The regulation goes on to define
“sprain” means an injury to one or more tendons or ligaments or to one or more of each, including a partial but not a complete tear;
“strain” means an injury to one or more muscles, including a partial but not a complete tear;
“subluxation” means a partial but not a complete dislocation of a joint;
“whiplash associated disorder” means a whiplash injury that,
(a) does not exhibit objective, demonstrable, definable and clinically relevant neurological signs, and
(b) does not exhibit a fracture in or dislocation of the spine ;
A “minor injury” as defined includes partial but not complete tears to ligaments, tendons and muscles. A partial torn ACL would be included in the definition. The Minor Injury Guideline will also provide a guideline for goods and services under this new category. Any amounts paid under the Guideline will be included in the 3,500 cap. FSCO has established the “MIG” Committee which will be looking into establishing the Guidelines. The Committee is similar to the previous PAF committee.

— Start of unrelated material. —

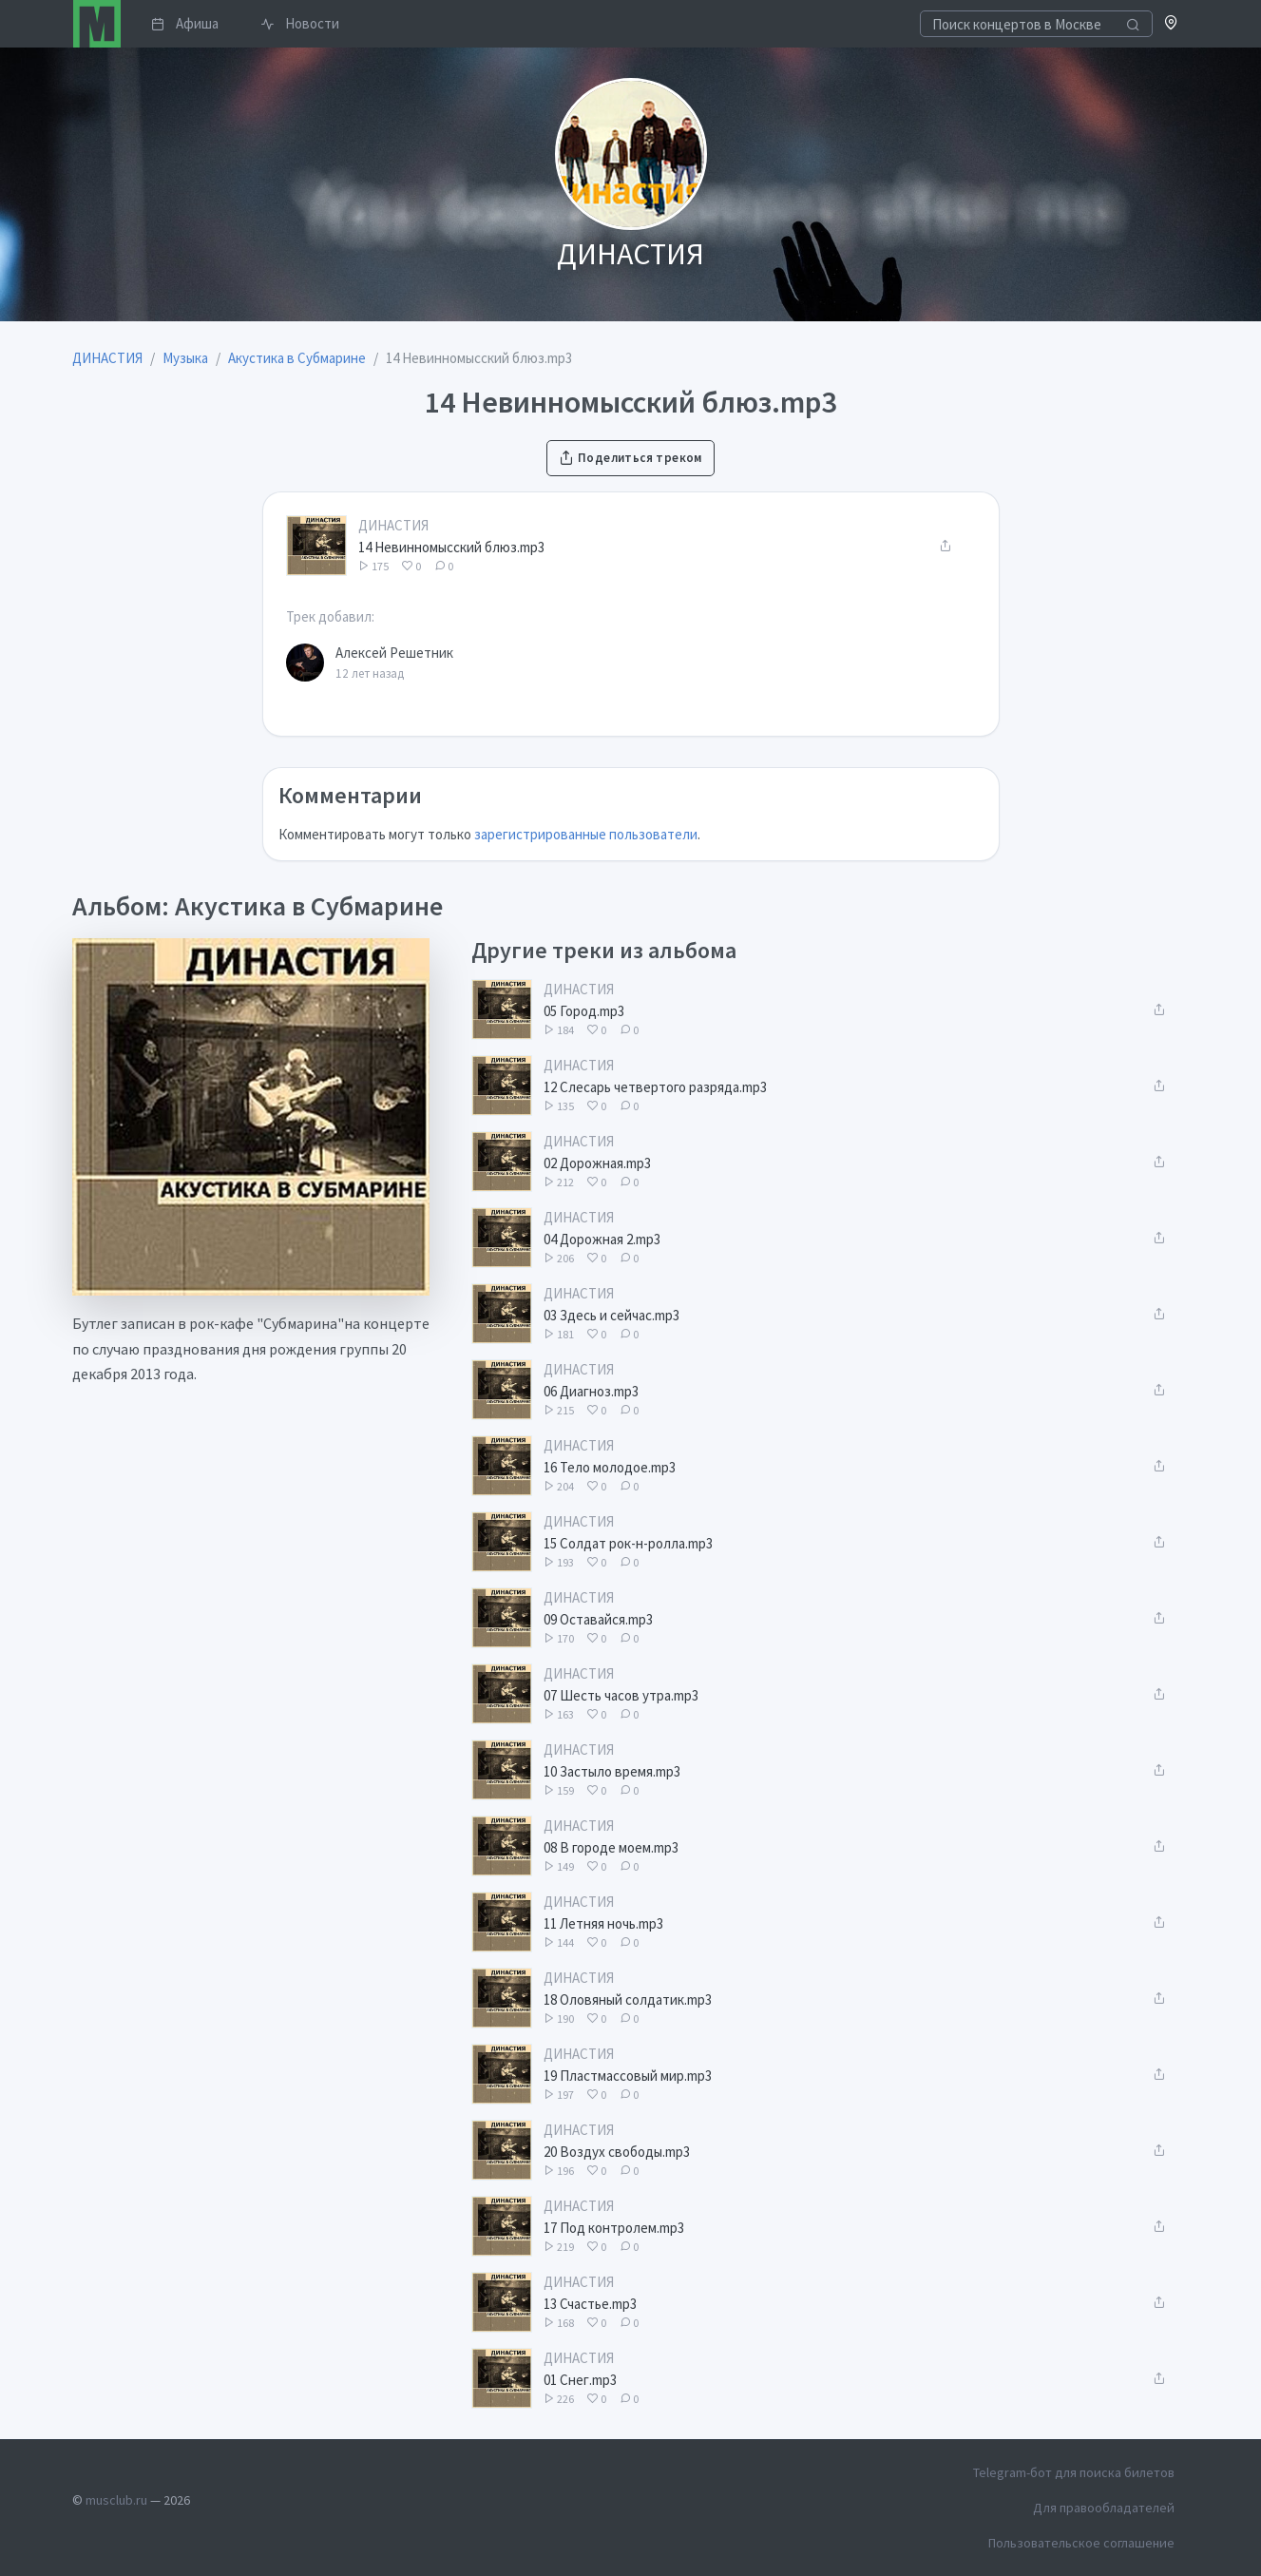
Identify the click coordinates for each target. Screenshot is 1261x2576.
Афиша (185, 23)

What is or is not a minor injury under these definitions will be seen. For those seeking to avoid clients falling into this restrictive category, consideration must be given to Section 18(2) which deals with those persons who have pre existing medical conditions. The Section states:
(2) Despite subsection (1), the $3,500 limit in that subsection does not apply to an insured person if his or her health practitioner determines and provides compelling evidence that the insured person has a pre-existing medical condition that will prevent the insured person from achieving maximal recovery from the minor injury if the insured person is subject to the $3,500 limit or is limited to the goods and services authorized under the Minor Injury Guideline
As noted above, the regulation requires “compelling evidence” from the persons own health practitioner. The definition of “health practitioner” includes physicians, OTs, physiotherapists, registered nurses and chiropractors. It is the health practitioner who “determines” the issue. Subject to what is to be considered “compelling evidence”; the determination will not be subject to dispute.